Most of those the education system failed were the first to take the emigrant boat as unskilled workers from town and country and the problem was conveniently exported as damaged goods. But the rapid growth of the economy in recent years has meant that many such people are now staying at home. As job bottlenecks develop, businessmen look to the long-term unemployed and those with serious literacy problems as an important human resource.

Willie O'Dea is an unlikely hero. The Limerick politician fights a mean constituency battle and tends towards the acerbic end of the Fianna Fail spectrum.

But the Minister of State at the Department of Education has, by all accounts, excelled himself in a campaign to promote adult literacy.

THE UN/OECD literacy figures were extremely helpful in extracting money from an embarrassed Coalition Government. But Mr O'Dea was far more thorough than that. He commissioned and published a Green Paper on Adult Education in 1998 which gave priority to improving levels of literacy and numeracy and advocated an annual budget of €10 million. A White Paper was promised for later this year.

In the meantime, the Limerick Minister was gouging money out of the Department of Finance. The adult literacy budget jumped from €3.6 million in 1997 to €5.3 million in 1998, but moderated to €5.66 million this year as pressure came on from Micheal Martin to invest more money in remedial teaching at primary school level.

Our abysmal record in terms of "second chance" education was also confronted. No more than 5 per cent of Irish entrants to full-time courses at third level are mature students. In Britain that figure is almost 30 per cent. Studies show that parental levels of education, particularly those of mothers, influence children's performance in schools.

The Green Paper argued that adult and second-chance education was vital, along with financial support for lone parents, if the intergenerational cycle of disadvantage was to be broken.

Last week Mr O'Dea was able to announce an increase in allowances for long-term unemployed persons engaged in adult education courses - bringing payment up to FAS scheme levels - at an annual cost of €3.5 million.

An effort is being made, but the problems are enormous. And while Mr O'Dea struggles with the results of administrative and educational failure, his senior colleague, Mr Martin, is attempting to tackle the scandal at source.

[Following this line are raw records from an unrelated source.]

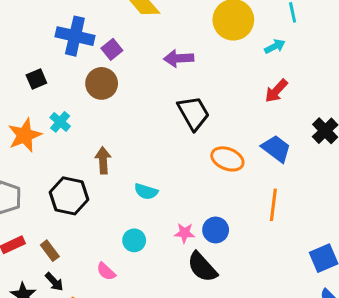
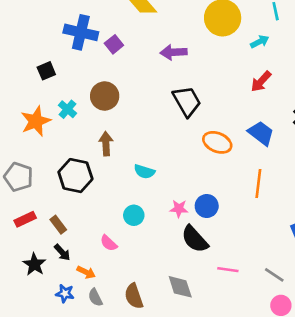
brown circle: (102, 83) -> (105, 96), moved

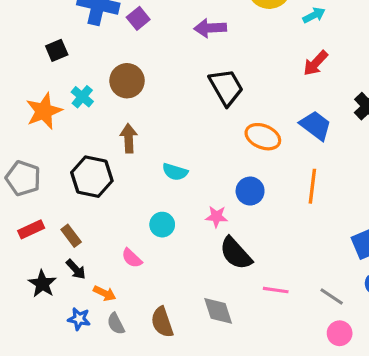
blue circle: (207, 206) -> (250, 191), moved

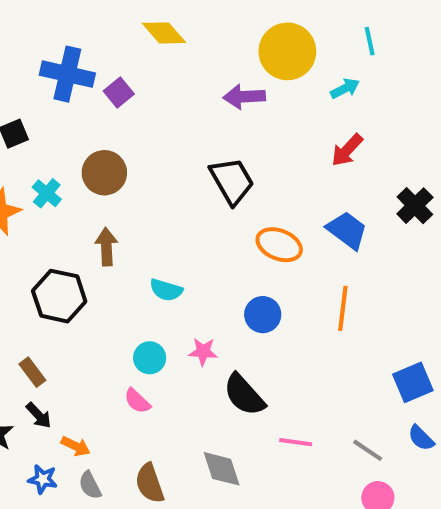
purple arrow: (210, 28) -> (244, 97), moved
pink star: (217, 217) -> (203, 352), moved
pink semicircle: (132, 258) -> (137, 401), moved

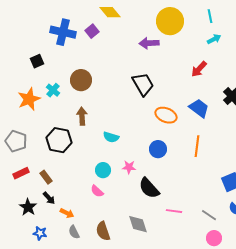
cyan arrow: (345, 88) -> (214, 39), moved
purple square: (119, 93) -> (92, 31), moved
blue star: (43, 479) -> (40, 233), moved

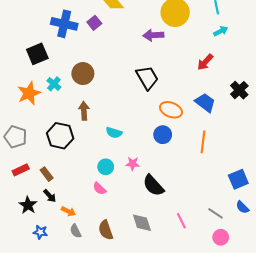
black square: (37, 61) -> (37, 54), size x1.5
blue circle: (158, 149) -> (163, 135), moved
pink line: (174, 211) -> (181, 221), moved, turned 56

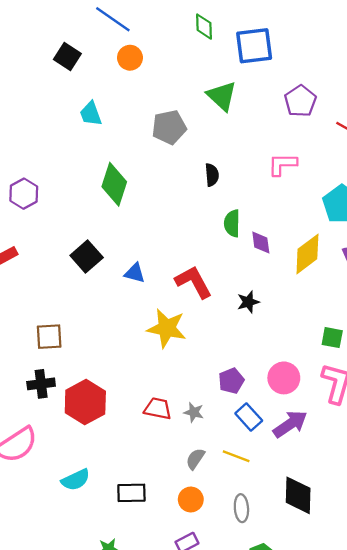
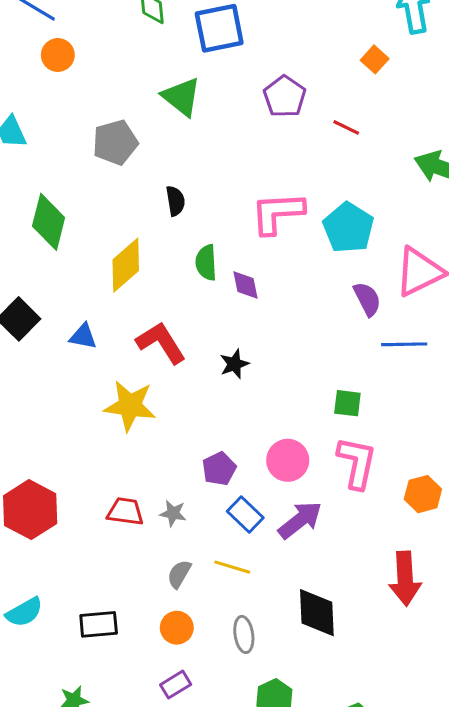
pink L-shape: (282, 164) -> (277, 213), moved, size x1.4
yellow diamond: (307, 254) -> (126, 265), moved

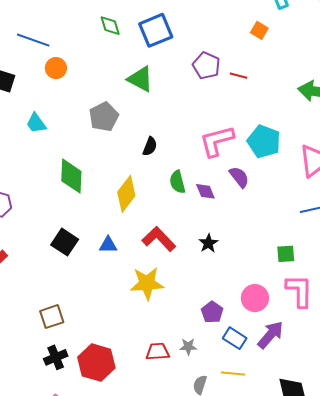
red line: (346, 127) -> (239, 76), moved
black semicircle: (175, 201) -> (150, 146), turned 42
purple semicircle: (367, 299) -> (239, 177), moved

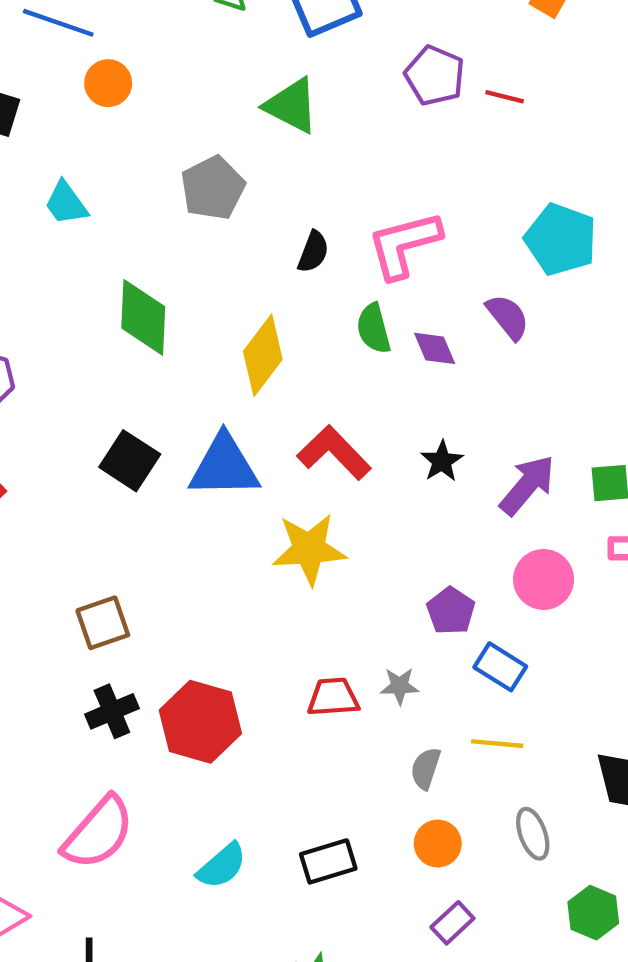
pink L-shape: (217, 141) -> (404, 245), moved
blue triangle: (108, 245) -> (224, 466), size x1.8
purple arrow: (270, 335) -> (527, 485), moved

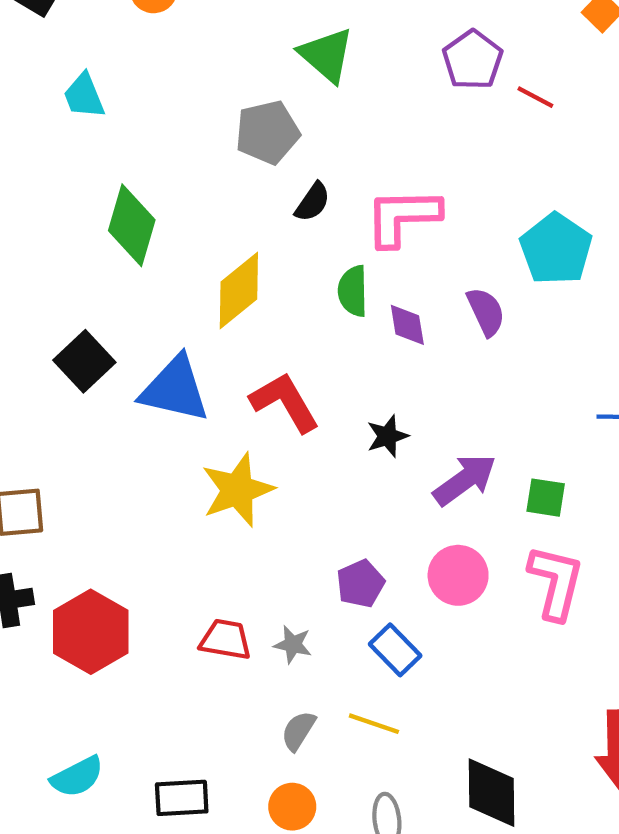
gray pentagon: (213, 188) -> (267, 132), moved
yellow star: (309, 549) -> (238, 490), turned -30

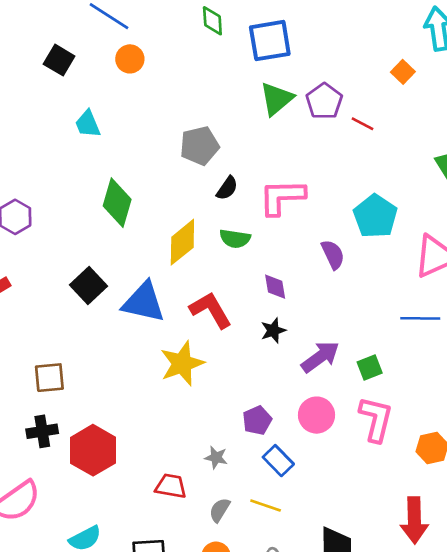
green triangle: (326, 55) -> (277, 99), moved, turned 39
green semicircle: (353, 291) -> (235, 239), moved, turned -80
purple diamond: (407, 325) -> (275, 287), moved
green square: (546, 498) -> (370, 368), turned -30
red trapezoid: (226, 640) -> (171, 486), moved

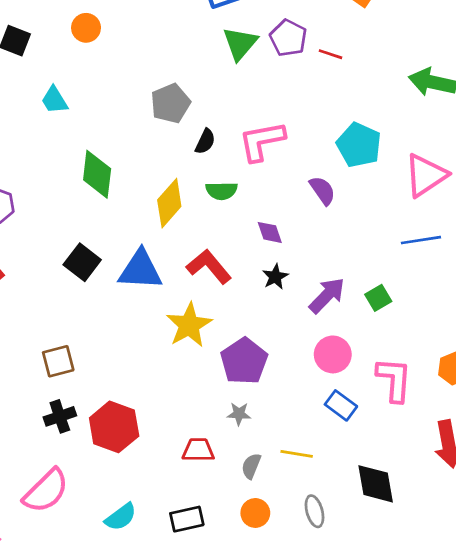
pink L-shape: (376, 419) -> (394, 380), moved
purple pentagon: (257, 420) -> (244, 361), moved, size x1.6
blue rectangle: (278, 461) -> (341, 405), moved

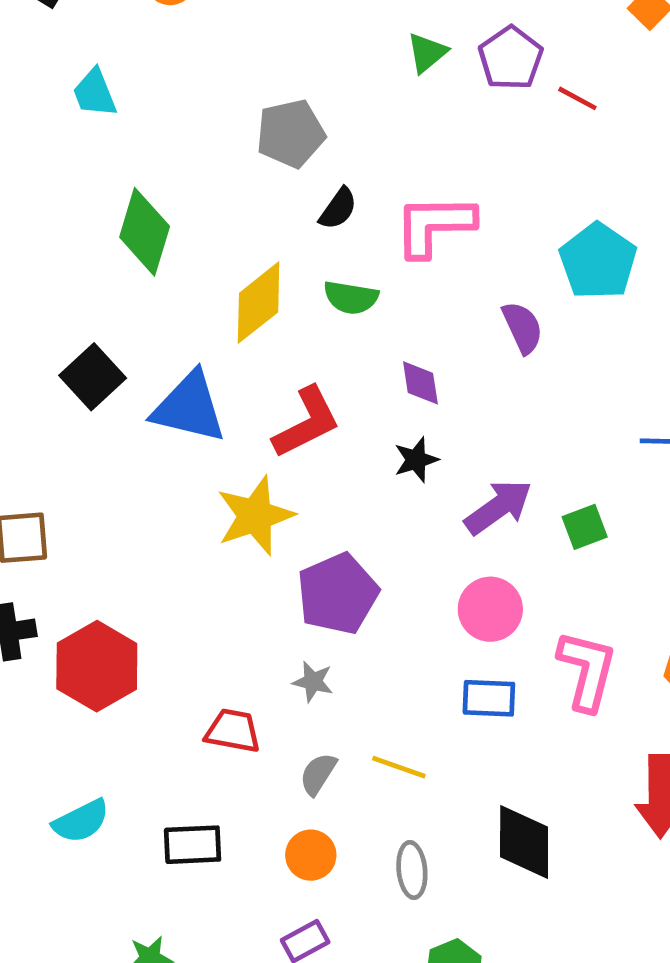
green triangle: (240, 43) -> (427, 53), size x0.7
red L-shape: (209, 267) -> (307, 422), turned 93
blue rectangle: (341, 405) -> (489, 698), turned -44

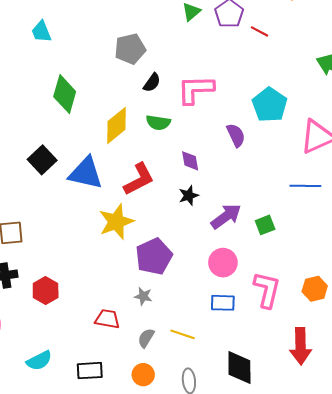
red hexagon: (97, 666) -> (46, 290), size x0.7

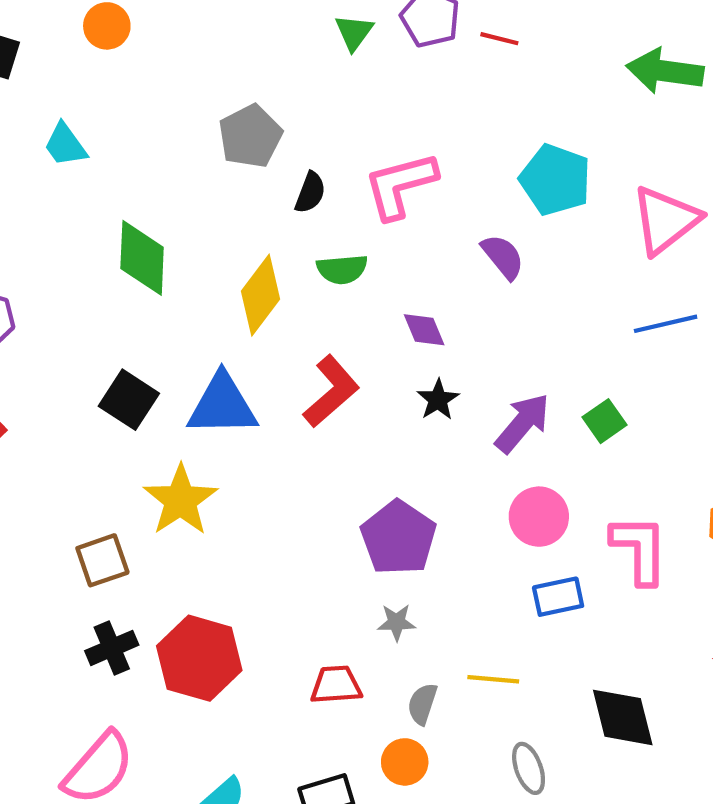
yellow star: (116, 222) -> (180, 500), moved
red hexagon: (46, 290) -> (199, 658), size x1.5
orange circle: (143, 375) -> (405, 762), moved

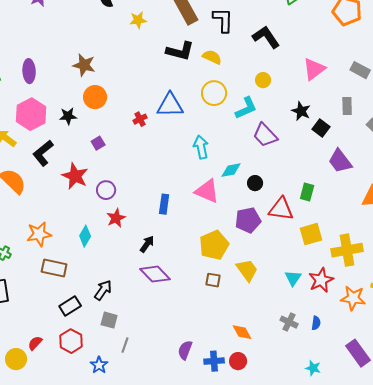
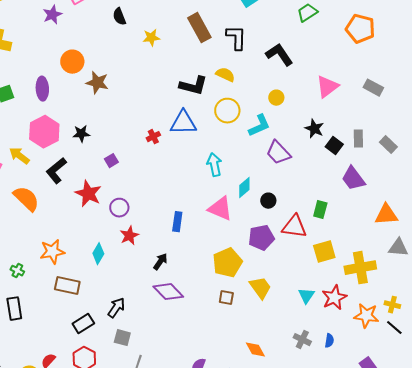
black L-shape: (180, 51) -> (193, 86), moved
orange circle: (95, 97) -> (72, 62), moved
gray rectangle: (347, 106) -> (358, 139), moved
cyan diamond: (231, 170) -> (244, 188), turned -30

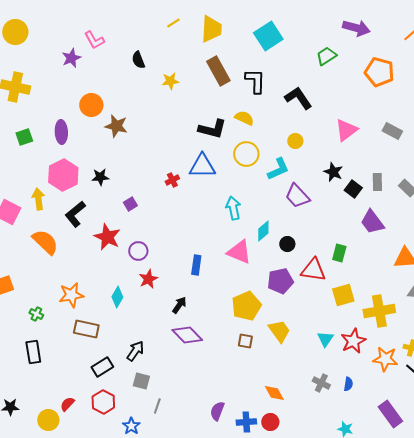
yellow arrow: (19, 156) -> (38, 199), turned 45

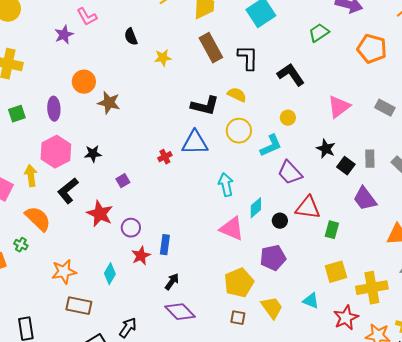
blue rectangle: (196, 265) -> (165, 245), moved
red triangle: (313, 270) -> (308, 208), moved
green cross: (36, 314) -> (21, 245), moved
cyan triangle: (325, 339) -> (311, 301), moved, turned -42

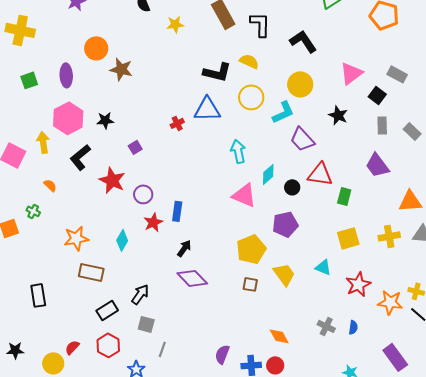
yellow circle: (288, 118) -> (300, 84), size x1.6
black square: (346, 166) -> (377, 95), moved
orange semicircle: (38, 219) -> (50, 185), size x0.5
yellow cross: (372, 288) -> (389, 236), moved, size x0.7

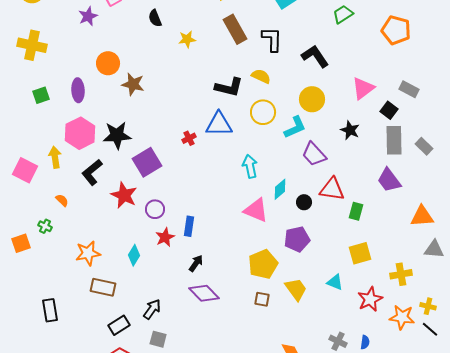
black star: (105, 120) -> (117, 135), size x1.6
gray rectangle: (382, 125) -> (394, 140), size x1.6
purple square: (135, 147) -> (147, 162), size x2.0
yellow cross: (389, 236) -> (401, 274), moved

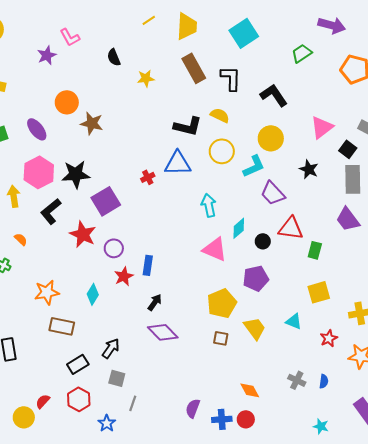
purple ellipse: (78, 90) -> (37, 129), turned -35
red star: (370, 299) -> (329, 338), size x0.7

Money is being pumped into remedial teaching at primary school level. From next month remedial resources will be made available to every national school. But there will still be only 1,400 teachers for 3,300 schools. The new agenda will cost about €30 million in a full year and will require a new level of co-operation and training, between remedial and ordinary teachers.

THERE is ready recognition within the Department of Education that remedial teachers were "appallingly used" in the past, without any proper interaction between them and other teachers in deciding what was best for their students. To counter that, all national and remedial teachers will be required to take training courses next year. According to one official, the INTO now recognises the great difficulties that exist and accepts that the teaching methods of its members "must improve".

There may be an element of blame-transference in such a comment, given the failure of successive governments to properly fund primary school education. But teachers who have consistently refused to have the results of their work evaluated and compared with other schools can hardly be held blameless.

Poor teaching methods, burn-out and a simple lack of commitment must have all contributed to our appallingly high level of illiteracy.

As a society, we cannot feign ignorance any longer. We know what has to be done. We have tolerated a grossly incompetent, unfair and underfunded system of education for far too long.

If the Government's commitment to sharing the fruits of success means anything, Charlie McCreevy, the punter's friend, will open the purse-strings wide in the coming Budget.